Sin embargo en la denuncia policial, la madre indica que “Su menor hijo de nombre A.S.P. (12) había sido víctima de violación por parte de la persona de Luis Eduardo Carrasco Purizaga (25) hecho que se enteró por versión de su menor hijo en circunstancias que el menor intentó quitarse la vida el día 24 de octubre del 2015, con un cuchillo en el interior del domicilio de la denunciante quien al preguntarle el motivo del hecho al menor, este le confesó que había sido víctima de violación sexual”.

Es decir, en la denuncia policial refiere que al momento de intentar cortarse con un cuchillo éste le confiesa ser víctima de violación, pero en la declaración ante el médico legal señala que la confesión de ser víctima de violación fue al día siguiente, del intento de auto lesión, y luego que se quedara a dormir en la casa de la sobrina de la madre (prima del menor). 

Versiones contradictorias que se indicaron en la audiencia, ya que se obvió las respuestas y no precisó lo que narró en la data del certificado médico legal.

Otro punto que no ha considerado el Colegiado Penal es que no se tomó en cuenta los testigos de descargo de Luis Eduardo, quienes afirmaron escuchar al menor confesar que toda su acusación era mentira y que lo habían obligado a acusar, (entre sollozos), según testigos de parte.

Otro punto importante, y que tanto la defensa y familiares de Luis Eduardo precisan, y que se encuentra registrado en el expediente judicial, es que toda la denuncia obedece a una venganza por parte de los familiares del presunto agraviado, ya que entre el padre de Luis, el señor Alfredo Carrasco y la prima del sentenciado (con quien el menor se quedó a dormir luego del intento de auto lesión y que al día siguiente declaró ser víctima de violación) hubo un romance extramatrimonial.

Esta relación extramarital fue descubierta por Luis Eduardo, al descubrirlos salir de un hotel, quien días después, en tragos, comenzó a recriminar a su prima a voz en cuello en los exteriores de su vivienda. Ella negó el hecho pero ante el escándalo generado entre los vecinos los  familiares de la joven salen y amenazan a Luis Eduardo, y le vociferan que se arrepentirá de estar acusando a su sobrina. Esto habría dado origen a toda esta venganza y rencor en contra de Luis Eduardo Carrasco, según las declaraciones del propio padre. 

Por su parte, Alfredo Carrasco, padre de Luis Eduardo, se lamenta y culpa que toda la desgracia que vive su hijo y que podría terminar sus días en prisión, es por su error de engañar a su esposa e inmiscuirse sentimentalmente con su sobrina, hija de su cuñada. 

No podemos afirmar que sea falsa la acusación contra Luis Eduardo, pero evidentemente existen indicios de una duda razonable que hacen suponer que no hubo una correcta investigación ni valoración de las pruebas periciales y testimoniales.

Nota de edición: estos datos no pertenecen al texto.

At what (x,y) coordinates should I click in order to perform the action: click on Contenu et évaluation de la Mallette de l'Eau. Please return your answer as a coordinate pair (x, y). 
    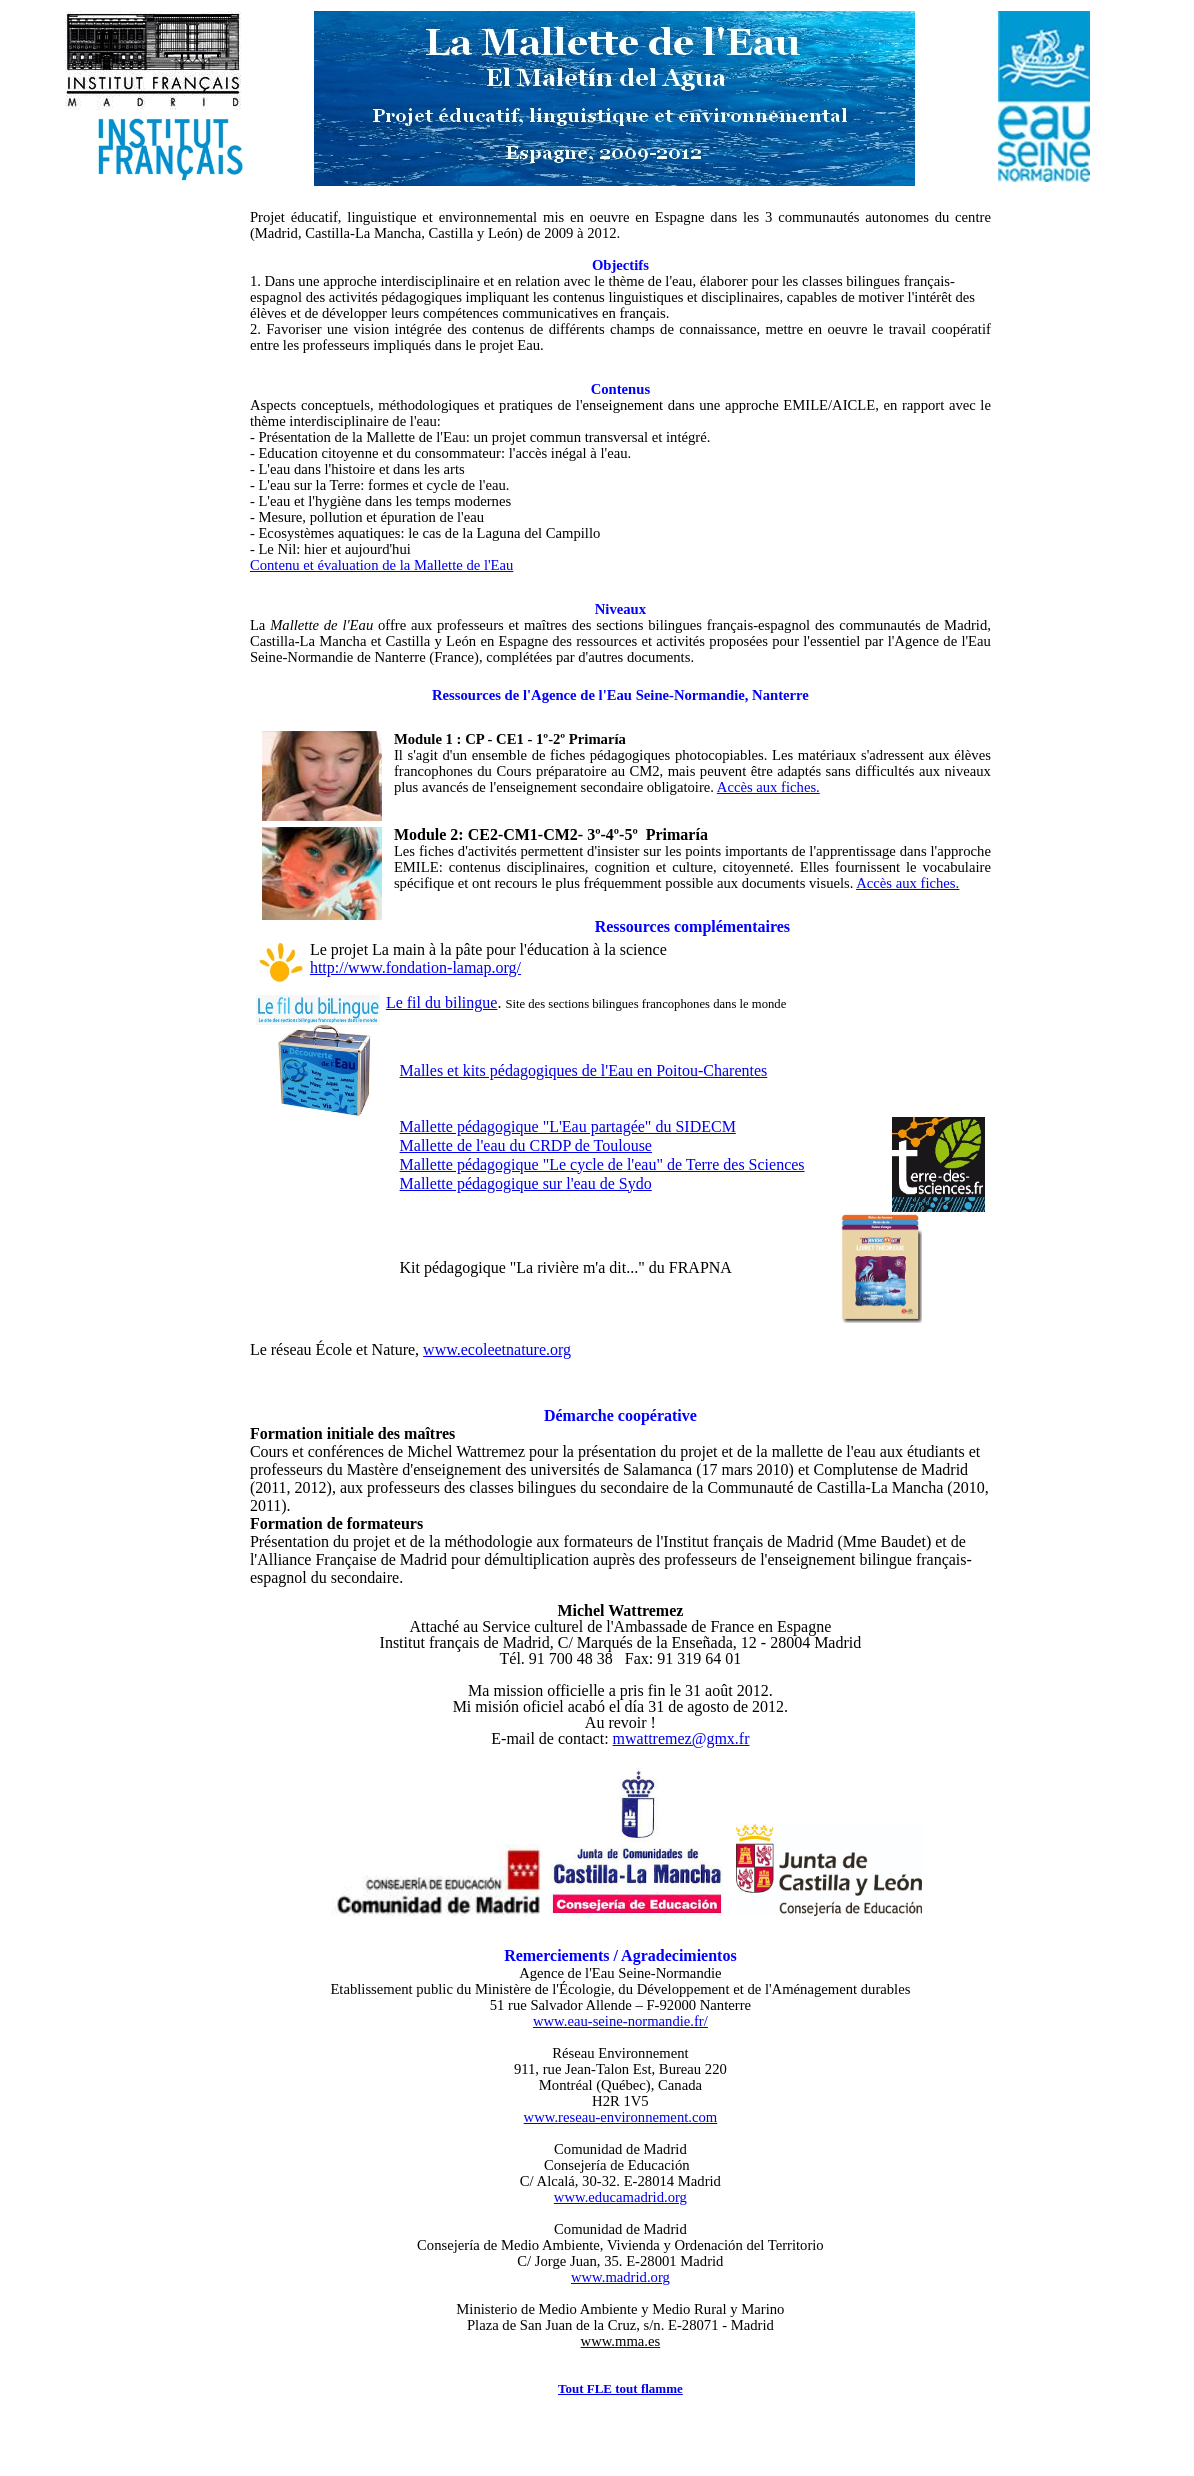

Para confirmar la condenar a un joven a 35 años de prisión o la cadena perpetua por violación, tal como pide el Ministerio Público, se debe estar completamente seguro del hecho y eso lo deberán decidir los jueces integrantes de la Sala Penal de Apelaciones, quienes decidirán en los próximos días la inocencia del acusado, como exigen su familia y defensa o la condena del acusado que es la postura del fiscal Odar Barreto.